L'indépendance des parlementaires, y compris à l'égard des experts, est un fondement constitutionnel - en particulier eu égard à l'article 161 de notre constitution - de notre Parlement. Là aussi, il pourrait y avoir des atteintes à l'indépendance des parlementaires par le fait de l'accoutumance qui s'installe forcément lorsque l'on travaille au cours de nombreuses séances ou de nombreux mois et que l'on procède à une rédaction commune en compagnie d'experts.
Le système actuel préserve la distance indispensable entre experts et parlementaires.
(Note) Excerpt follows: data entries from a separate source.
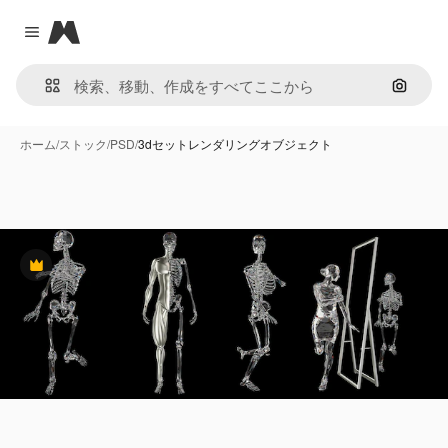
Magnific
Close menu
画像で
ホーム
/
ストック
/
PSD
/
3dセットレンダリングオブジェクト
Premium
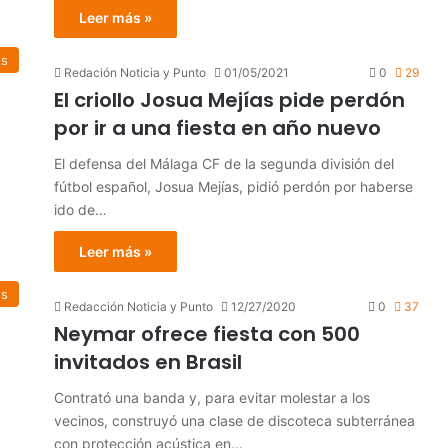
Leer más »
es
Redación Noticia y Punto
01/05/2021
0
29
El criollo Josua Mejías pide perdón
por ir a una fiesta en año nuevo
El defensa del Málaga CF de la segunda división del
fútbol español, Josua Mejías, pidió perdón por haberse
ido de…
Leer más »
es
Redacción Noticia y Punto
12/27/2020
0
37
Neymar ofrece fiesta con 500
invitados en Brasil
Contrató una banda y, para evitar molestar a los
vecinos, construyó una clase de discoteca subterránea
con protección acústica en…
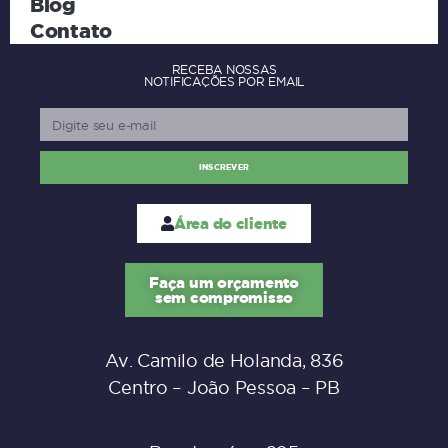
Blog
Contato
RECEBA NOSSAS
NOTIFICAÇÕES POR EMAIL
INSCREVER
Área do cliente
Faça um orçamento
sem compromisso
Av. Camilo de Holanda, 836
Centro – João Pessoa – PB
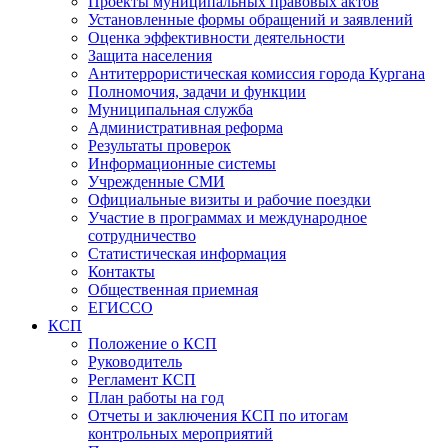
Проекты муниципальных правовых актов
Установленные формы обращений и заявлений
Оценка эффективности деятельности
Защита населения
Антитеррористическая комиссия города Кургана
Полномочия, задачи и функции
Муниципальная служба
Административная реформа
Результаты проверок
Информационные системы
Учрежденные СМИ
Официальные визиты и рабочие поездки
Участие в программах и международное
сотрудничество
Статистическая информация
Контакты
Общественная приемная
ЕГИССО
КСП
Положение о КСП
Руководитель
Регламент КСП
План работы на год
Отчеты и заключения КСП по итогам
контрольных мероприятий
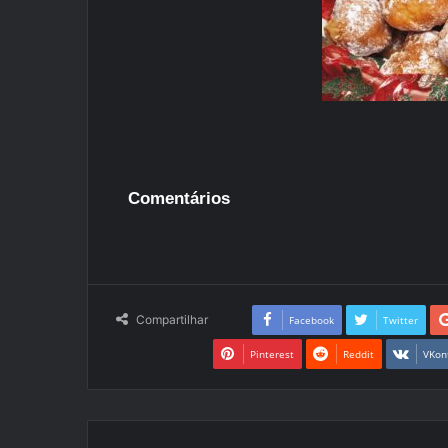
Comentários
Compartilhar
Facebook
Twitter
Pinterest
Reddit
VKon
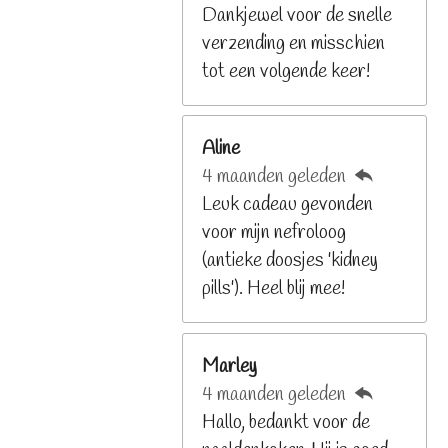
8
Dankjewel voor de snelle
2
verzending en misschien
9
tot een volgende keer!
2
6
Aline
8
4 maanden geleden
2
Leuk cadeau gevonden
9
voor mijn nefroloog
2
(antieke doosjes 'kidney
6
pills'). Heel blij mee!
8
s
t
Marley
e
4 maanden geleden
r
Hallo, bedankt voor de
r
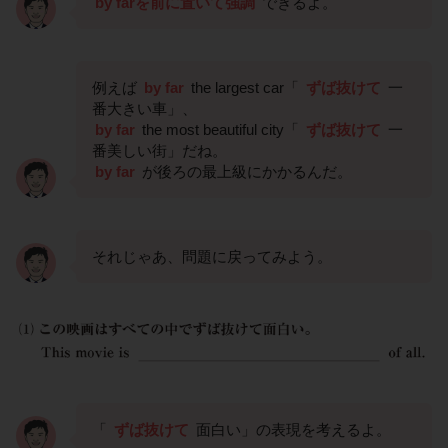
by farを前に置いて強調
できるよ。
例えば
by far
the largest car「
ずば抜けて
一
番大きい車」、
by far
the most beautiful city「
ずば抜けて
一
番美しい街」だね。
by far
が後ろの最上級にかかるんだ。
それじゃあ、問題に戻ってみよう。
「
ずば抜けて
面白い」の表現を考えるよ。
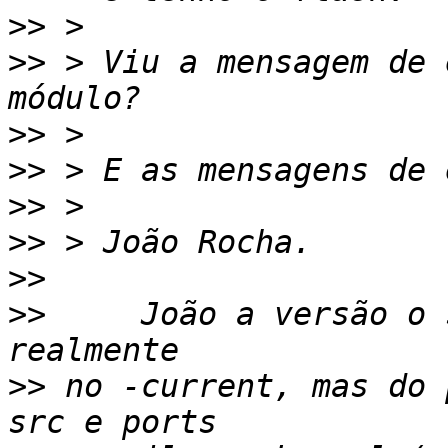
>>
>>
 > Viu a mensagem de 
>>
>>
>>
>>
>>
>>
     João a versão o 
>>
 no -current, mas do 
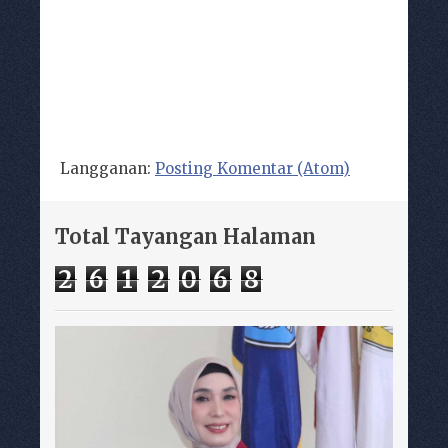
Langganan:
Posting Komentar (Atom)
Total Tayangan Halaman
2
6
1
2
0
6
8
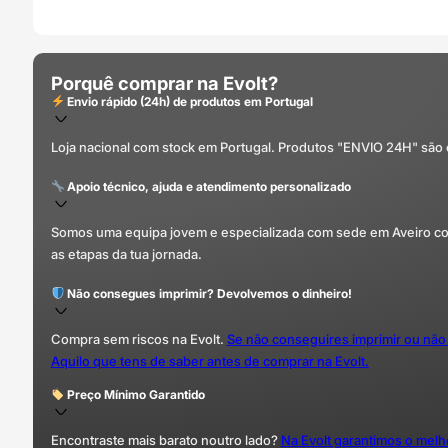
Porquê comprar na Evolt?
Envio rápido (24h) de produtos em Portugal
Loja nacional com stock em Portugal. Produtos "ENVIO 24H" são
Apoio técnico, ajuda e atendimento personalizado
Somos uma equipa jovem e especializada com sede em Aveiro com 
as etapas da tua jornada.
Não consegues imprimir? Devolvemos o dinheiro!
Compra sem riscos na Evolt.
Se não conseguires imprimir ou não
Aquilo que tens de saber antes de comprar na Evolt.
Preço Mínimo Garantido
Encontraste mais barato noutro lado?
Na Evolt garantimos o mel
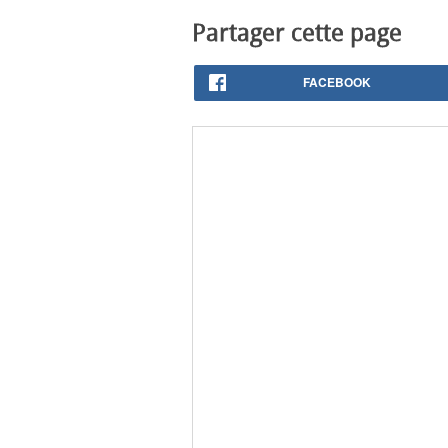
Partager cette page
FACEBOOK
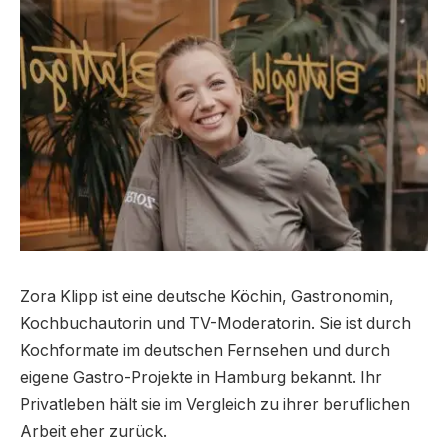
Zora Klipp ist eine deutsche Köchin, Gastronomin,
Kochbuchautorin und TV-Moderatorin. Sie ist durch
Kochformate im deutschen Fernsehen und durch
eigene Gastro-Projekte in Hamburg bekannt. Ihr
Privatleben hält sie im Vergleich zu ihrer beruflichen
Arbeit eher zurück.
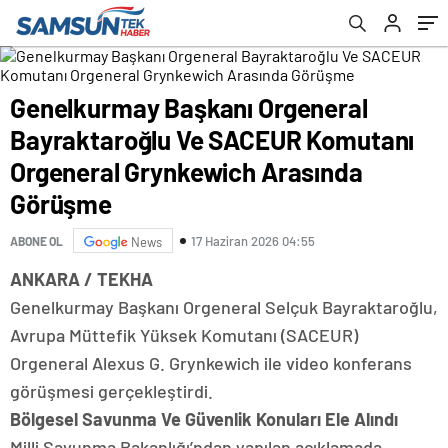
Orgeneral Grynkewich Arasında Görüşme
Genelkurmay Başkanı Orgeneral
Bayraktaroğlu Ve SACEUR Komutanı
Orgeneral Grynkewich Arasında
Görüşme
17 Haziran 2026 04:55
ABONE OL
News
ANKARA / TEKHA
Genelkurmay Başkanı Orgeneral Selçuk Bayraktaroğlu,
Avrupa Müttefik Yüksek Komutanı (SACEUR)
Orgeneral Alexus G. Grynkewich ile video konferans
görüşmesi gerçekleştirdi.
Bölgesel Savunma Ve Güvenlik Konuları Ele Alındı
Milli Savunma Bakanlığı’ndan yapılan açıklamada,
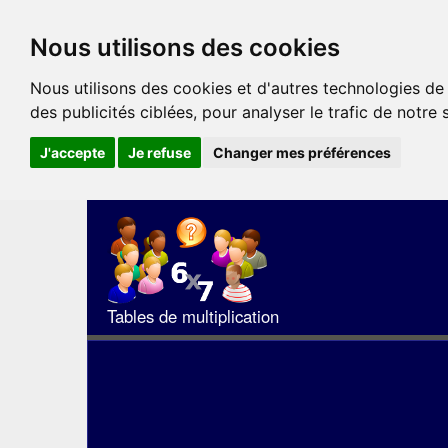
Nous utilisons des cookies
Nous utilisons des cookies et d'autres technologies de
des publicités ciblées, pour analyser le trafic de notre
J'accepte
Je refuse
Changer mes préférences
Tables de multiplication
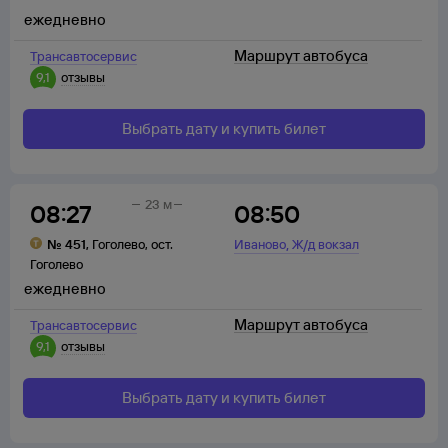
ежедневно
Маршрут автобуса
Трансавтосервис
9,1
отзывы
Выбрать дату и купить билет
23 м
08:27
08:50
,
№
451
,
Гоголево
,
ост.
Иваново
Ж/д вокзал
Гоголево
ежедневно
Маршрут автобуса
Трансавтосервис
9,1
отзывы
Выбрать дату и купить билет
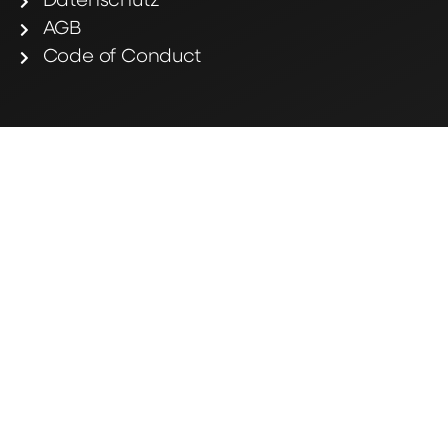
Datenschutz
AGB
Code of Conduct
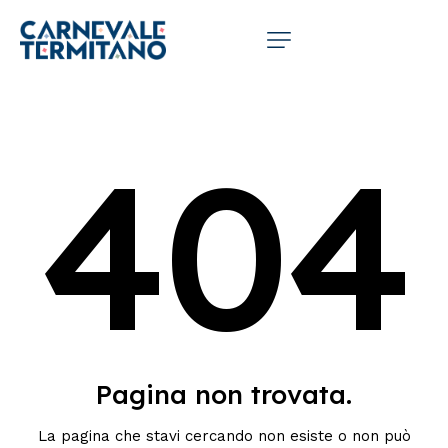
404
Pagina non trovata.
La pagina che stavi cercando non esiste o non può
Et contrairement à ce que disait Mme Bühlmann, il est heureux qu'au moment de la décision politique, ce soient, dans le cadre des commissions, les seuls politiques, les seuls parlementaires, qui assument le poids de leurs décisions et que les experts ne puissent pas participer à de tels choix. A chacun sa tâche, à chacun ses responsabilités.
Les membres des Chambres fédérales ne doivent pas devenir de simples échos de la voix des spécialistes, mais ils doivent mettre leurs conclusions en perspective et prendre une décision politique, au sens étymologique du terme, soit dans l'intérêt de la cité. Certes, souvent, dans le processus parlementaire, le Conseil fédéral nous propose ce qu'on pourrait appeler le menu du jour, mais les commissions ont toujours la liberté de travailler à la carte. Le savoir des experts alimente d'ores et déjà le processus de décision, à travers les travaux qui sont fournis préalablement par des commissions extraparlementaires. Les rapports de ces commissions sont toujours à la disposition des parlementaires et, lorsque le Parlement estime que les rapports fournis ne sont pas suffisants ou pas équilibrés, ces commissions ont la possibilité de faire directement appel à d'autres experts.
Les auditions, contrairement à ce que laissait entendre Mme Bühlmann, ne sont pas brèves. Vous le savez bien, Madame Bühlmann, puisque, par exemple, dans le cadre des débats sur la loi sur les étrangers, nous avons procédé à plusieurs journées d'audition d'experts ou de spécialistes du domaine.
En conclusion, c'est par 13 voix contre 11 que la commission vous propose de ne pas donner suite à cette initiative, proposition qui avait déjà été écartée en 1991 lors de l'examen de la réforme du Parlement.